Terraform
Build infrastructure
In this tutorial, you will create a Terraform configuration to deploy an Azure resource group. This resource group is the foundation for the infrastructure you will build in the subsequent tutorials.
Prerequisites
- An Azure subscription. If you do not have an Azure account, create one now. This tutorial can be completed using only the services included in an Azure free account.
If you are using a paid subscription, you may be charged for the resources needed to complete the tutorial.
Terraform 0.14.9 or later
The Azure CLI Tool installed
Install the Azure CLI tool
You will use the Azure CLI tool to authenticate with Azure.
Open your PowerShell prompt as an administrator and run the following command:
$ Invoke-WebRequest -Uri https://aka.ms/installazurecliwindows -OutFile .\AzureCLI.msi; Start-Process msiexec.exe -Wait -ArgumentList '/I AzureCLI.msi /quiet'; rm .\AzureCLI.msi
Authenticate using the Azure CLI
Terraform must authenticate to Azure to create infrastructure.
In your terminal, use the Azure CLI tool to setup your account permissions locally.
$ az login
Your browser will open and prompt you to enter your Azure login credentials.
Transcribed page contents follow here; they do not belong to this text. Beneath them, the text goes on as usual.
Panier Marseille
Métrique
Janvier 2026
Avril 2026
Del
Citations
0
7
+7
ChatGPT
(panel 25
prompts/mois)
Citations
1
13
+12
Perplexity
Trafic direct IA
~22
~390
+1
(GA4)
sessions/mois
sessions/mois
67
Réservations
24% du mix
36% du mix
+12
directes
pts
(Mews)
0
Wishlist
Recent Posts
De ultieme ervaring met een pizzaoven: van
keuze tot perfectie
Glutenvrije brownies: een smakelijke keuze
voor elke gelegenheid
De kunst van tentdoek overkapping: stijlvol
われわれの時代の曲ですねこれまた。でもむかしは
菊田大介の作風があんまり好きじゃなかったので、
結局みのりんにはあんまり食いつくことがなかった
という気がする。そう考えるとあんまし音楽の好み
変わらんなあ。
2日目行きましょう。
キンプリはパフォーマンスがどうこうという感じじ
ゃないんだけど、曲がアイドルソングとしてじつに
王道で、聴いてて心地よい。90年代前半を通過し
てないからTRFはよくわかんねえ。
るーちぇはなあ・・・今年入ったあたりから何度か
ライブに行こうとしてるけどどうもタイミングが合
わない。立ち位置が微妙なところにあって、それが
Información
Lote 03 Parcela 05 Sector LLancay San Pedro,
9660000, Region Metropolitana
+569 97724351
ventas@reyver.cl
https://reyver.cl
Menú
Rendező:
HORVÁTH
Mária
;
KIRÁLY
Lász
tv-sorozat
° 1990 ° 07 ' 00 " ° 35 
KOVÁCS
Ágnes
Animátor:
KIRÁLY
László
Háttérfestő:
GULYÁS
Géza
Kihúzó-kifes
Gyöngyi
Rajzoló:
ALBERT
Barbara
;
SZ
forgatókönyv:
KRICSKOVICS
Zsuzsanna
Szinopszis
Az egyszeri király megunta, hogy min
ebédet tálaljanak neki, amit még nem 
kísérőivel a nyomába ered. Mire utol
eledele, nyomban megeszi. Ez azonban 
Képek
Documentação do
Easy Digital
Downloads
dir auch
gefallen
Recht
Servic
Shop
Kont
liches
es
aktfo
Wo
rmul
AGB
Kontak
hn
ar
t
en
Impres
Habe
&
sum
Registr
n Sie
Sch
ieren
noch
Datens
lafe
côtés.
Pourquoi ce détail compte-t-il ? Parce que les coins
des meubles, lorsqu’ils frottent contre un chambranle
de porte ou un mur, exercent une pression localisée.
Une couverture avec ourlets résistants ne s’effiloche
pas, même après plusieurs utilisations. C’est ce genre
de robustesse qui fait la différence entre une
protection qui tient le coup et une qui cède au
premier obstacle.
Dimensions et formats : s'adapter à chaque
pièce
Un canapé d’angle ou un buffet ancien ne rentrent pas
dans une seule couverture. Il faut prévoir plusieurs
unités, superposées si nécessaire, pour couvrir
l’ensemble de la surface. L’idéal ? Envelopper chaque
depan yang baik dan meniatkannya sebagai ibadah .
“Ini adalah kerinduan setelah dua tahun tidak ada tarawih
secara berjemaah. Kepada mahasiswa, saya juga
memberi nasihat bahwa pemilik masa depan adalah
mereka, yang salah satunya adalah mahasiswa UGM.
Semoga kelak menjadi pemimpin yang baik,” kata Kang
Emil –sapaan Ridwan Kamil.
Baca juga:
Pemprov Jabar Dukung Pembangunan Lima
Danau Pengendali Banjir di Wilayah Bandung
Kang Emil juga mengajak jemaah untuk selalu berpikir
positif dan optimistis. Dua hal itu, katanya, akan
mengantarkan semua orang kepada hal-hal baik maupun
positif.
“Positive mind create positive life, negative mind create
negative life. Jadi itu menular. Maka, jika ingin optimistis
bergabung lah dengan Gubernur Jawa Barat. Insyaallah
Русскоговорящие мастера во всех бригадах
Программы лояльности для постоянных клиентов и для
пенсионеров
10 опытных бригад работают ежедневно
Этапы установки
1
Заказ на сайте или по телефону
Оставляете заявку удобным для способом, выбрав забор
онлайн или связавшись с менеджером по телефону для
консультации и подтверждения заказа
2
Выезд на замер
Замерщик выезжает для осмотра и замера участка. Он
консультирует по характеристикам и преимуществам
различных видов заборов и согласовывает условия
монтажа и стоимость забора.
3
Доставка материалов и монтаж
After successful authentication, your terminal will display your subscription information.
You have logged in. Now let us find all the subscriptions to which you have access...
[
{
"cloudName": "AzureCloud",
"homeTenantId": "0envbwi39-home-Tenant-Id",
"id": "35akss-subscription-id",
"isDefault": true,
"managedByTenants": [],
"name": "Subscription-Name",
"state": "Enabled",
"tenantId": "0envbwi39-TenantId",
"user": {
"name": "your-username@domain.com",
"type": "user"
}
}
]
Find the id
column for the subscription account you want to use.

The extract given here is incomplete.